« Je ne suis pas une simple répétition de l’histoire. C’est nous, toutes celles qui ont dû subir l’abandon sans pouvoir le dire », affirme Salomé Dewaels, qui incarne Marguerite de la Rocque dans le film « L’Île de la demoiselle » de Micha Wald (sortie 25 mars).
L’histoire vraie d’une jeune noble française du XVIe siècle s’éveille ici : en 1542, Marguerite embarque pour une traversée coloniale canadienne après avoir été promise à un vice-roi. Son voyage se termine par une tragédie – abandonnée sur une île déserte au large des côtes nord-américaines, elle doit survivre deux ans avec sa servante Damienne et quelques provisions. La famine, le froid, les tempêtes et l’isolement épuisent son courage, mais grâce à un groupe de pêcheurs, elle retrouve la lumière.
Retournée en France, Marguerite est confrontée à un procès pour sorcellerie avant d’être sauvée par la reine Marguerite de Navarre, figure historique influente dans l’évolution culturelle française. Le film, tourné sur l’île d’Ouessant (Bretagne), met en scène une réalité où le patriarcat étouffe les voix des femmes, mais manque de profondeur pour déclencher un réflexe contemporain.

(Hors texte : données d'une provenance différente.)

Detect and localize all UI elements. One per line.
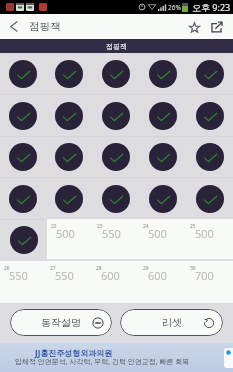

Micha Wald, réalisateur belge, a choisi ce cadre géographique pour rappeler l’importance d’une histoire oubliée. « L’île où le temps semble s’arrêter », commente-t-il, mais il reconnaît que le film n’a pas pu explorer suffisamment les enjeux féminins et sociaux de son époque pour être une véritable critique moderne. Pour Dewaels, c’est un rappel nécessaire : « Chaque femme a été abandonnée à l’âge d’une petite fille, sans pouvoir dire pourquoi ni comment se défendre. »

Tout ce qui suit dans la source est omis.